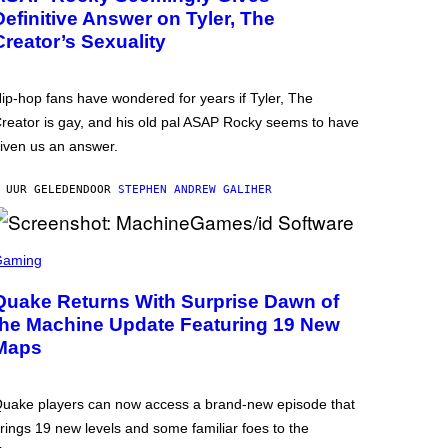
Definitive Answer on Tyler, The
Creator’s Sexuality
ip-hop fans have wondered for years if Tyler, The
reator is gay, and his old pal ASAP Rocky seems to have
iven us an answer.
 UUR GELEDEN
DOOR
STEPHEN ANDREW GALIHER
Gaming
Quake Returns With Surprise Dawn of
the Machine Update Featuring 19 New
Maps
uake players can now access a brand-new episode that
rings 19 new levels and some familiar foes to the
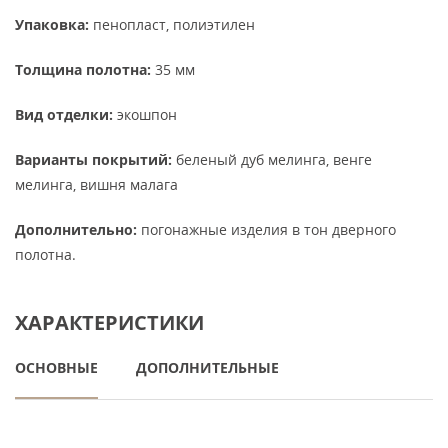
Упаковка:
пенопласт, полиэтилен
Толщина полотна:
35 мм
Вид отделки:
экошпон
Варианты покрытий:
беленый дуб мелинга, венге
мелинга, вишня малага
Дополнительно:
погонажные изделия в тон дверного
полотна.
ХАРАКТЕРИСТИКИ
ОСНОВНЫЕ
ДОПОЛНИТЕЛЬНЫЕ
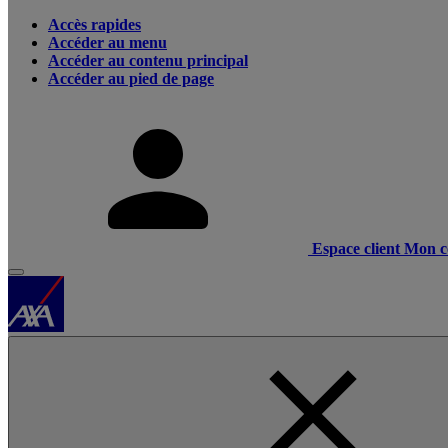
Accès rapides
Accéder au menu
Accéder au contenu principal
Accéder au pied de page
Espace client
Mon c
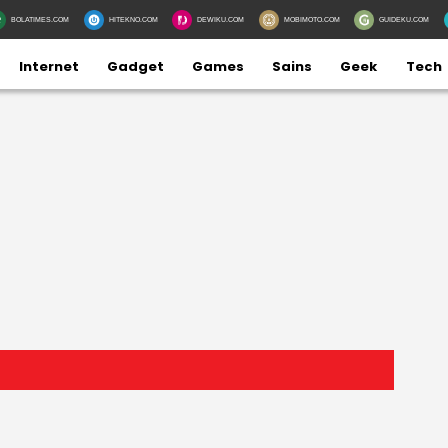
BOLATIMES.COM
HITEKNO.COM
DEWIKU.COM
MOBIMOTO.COM
GUIDEKU.COM
Internet
Gadget
Games
Sains
Geek
Tech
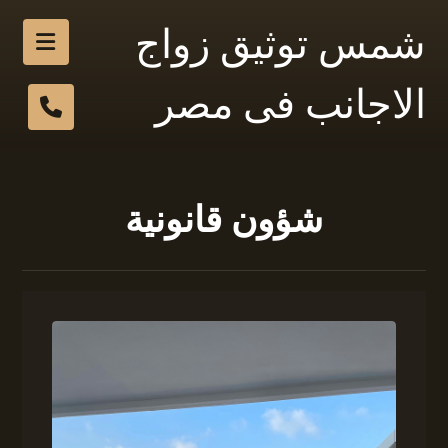
شمس توثيق زواج
الاجانب فى مصر
شؤون قانونية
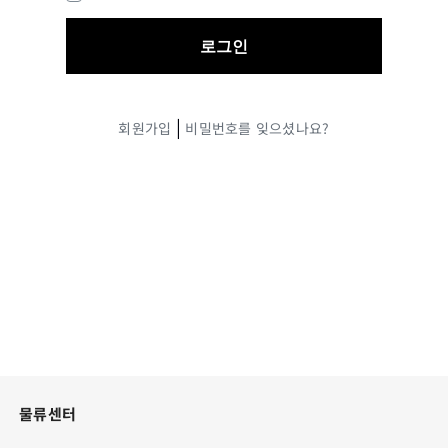
|
회원가입
비밀번호를 잊으셨나요?
물류센터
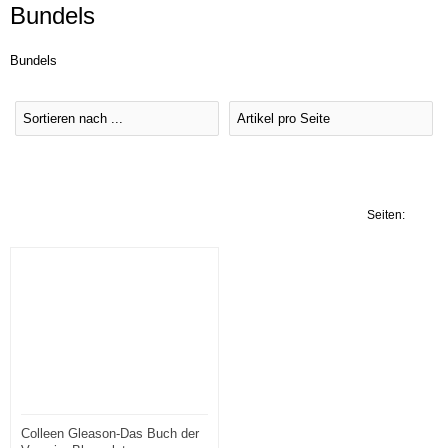
Bundels
Bundels
Seiten:
1
Colleen Gleason-Das Buch der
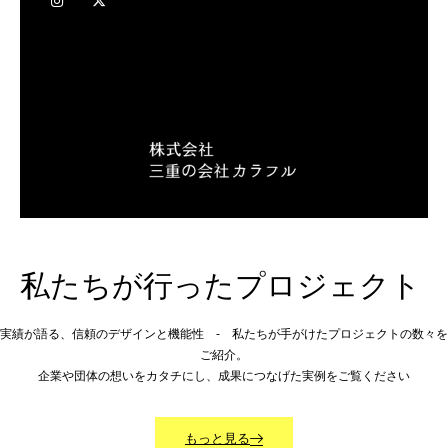
私たちが行ったプロジェクト
実績が語る、信頼のデザインと機能性 - 私たちが手がけたプロジェクトの数々を
ご紹介。
企業や団体の想いをカタチにし、成果につなげた実例をご覧ください
もっと見る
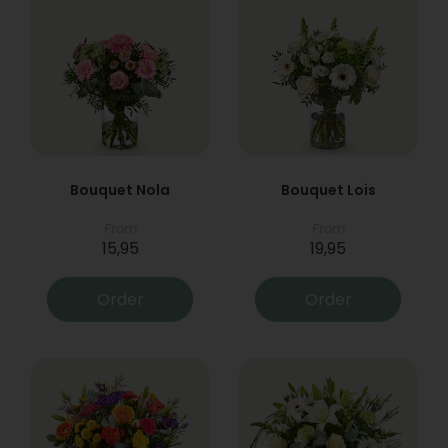
Bouquet Nola
Bouquet Lois
From
From
15,95
19,95
Order
Order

Task details:
Retype the entries exactly, skipping every picture.

Result of this exercise:
Definitive Answer on Tyler, The
Creator’s Sexuality
ip-hop fans have wondered for years if Tyler, The
reator is gay, and his old pal ASAP Rocky seems to have
iven us an answer.
 UUR GELEDEN
DOOR
STEPHEN ANDREW GALIHER
Gaming
Quake Returns With Surprise Dawn of
the Machine Update Featuring 19 New
Maps
uake players can now access a brand-new episode that
rings 19 new levels and some familiar foes to the
Упаковка:
пенопласт, полиэтилен
Толщина полотна:
35 мм
Вид отделки:
экошпон
Варианты покрытий:
беленый дуб мелинга, венге
мелинга, вишня малага
Дополнительно:
погонажные изделия в тон дверного
полотна.
ХАРАКТЕРИСТИКИ
ОСНОВНЫЕ
ДОПОЛНИТЕЛЬНЫЕ
Accès rapides
Accéder au menu
Accéder au contenu principal
Accéder au pied de page
Espace client
Mon c
BOLATIMES.COM
HITEKNO.COM
DEWIKU.COM
MOBIMOTO.COM
GUIDEKU.COM
Internet
Gadget
Games
Sains
Geek
Tech
شمس توثيق زواج
الاجانب فى مصر
شؤون قانونية
|
회원가입
비밀번호를 잊으셨나요?
물류센터
Bundels
Bundels
Seiten:
1
Colleen Gleason-Das Buch der
私たちが行ったプロジェクト
実績が語る、信頼のデザインと機能性 - 私たちが手がけたプロジェクトの数々を
ご紹介。
企業や団体の想いをカタチにし、成果につなげた実例をご覧ください
もっと見る
Bouquet Nola
Bouquet Lois
From
From
15,95
19,95
Order
Order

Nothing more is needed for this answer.